*** DATASET ENTRIES ***
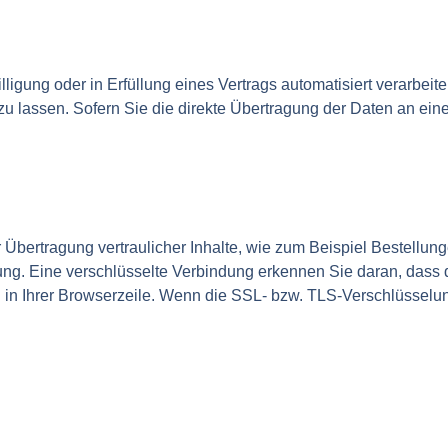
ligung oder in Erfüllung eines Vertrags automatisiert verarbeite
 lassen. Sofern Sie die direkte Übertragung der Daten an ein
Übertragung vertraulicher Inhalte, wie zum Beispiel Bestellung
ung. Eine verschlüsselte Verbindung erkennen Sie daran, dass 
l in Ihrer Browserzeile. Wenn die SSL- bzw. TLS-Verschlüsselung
*** End of DATASET ENTRIES ***
*** DATASET ENTRIES ***
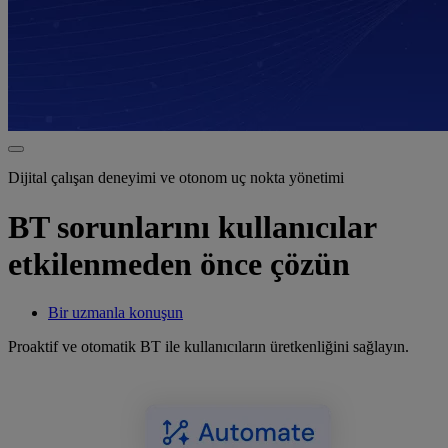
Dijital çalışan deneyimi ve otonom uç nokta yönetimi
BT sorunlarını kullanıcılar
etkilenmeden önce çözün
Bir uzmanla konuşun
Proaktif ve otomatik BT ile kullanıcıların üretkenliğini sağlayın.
*** End of DATASET ENTRIES ***
*EXERCISE INSTRUCTIONS*:
Would you please copy exactly the part of the entries above that begins at the line containing "ligung oder in" and ends at the line containing "l in Ihrer Browserzeile.", both lines included?

*EXERCISE ANSWER*:
ligung oder in Erfüllung eines Vertrags automatisiert verarbeite
 lassen. Sofern Sie die direkte Übertragung der Daten an ein
Übertragung vertraulicher Inhalte, wie zum Beispiel Bestellung
ung. Eine verschlüsselte Verbindung erkennen Sie daran, dass 
l in Ihrer Browserzeile. Wenn die SSL- bzw. TLS-Verschlüsselung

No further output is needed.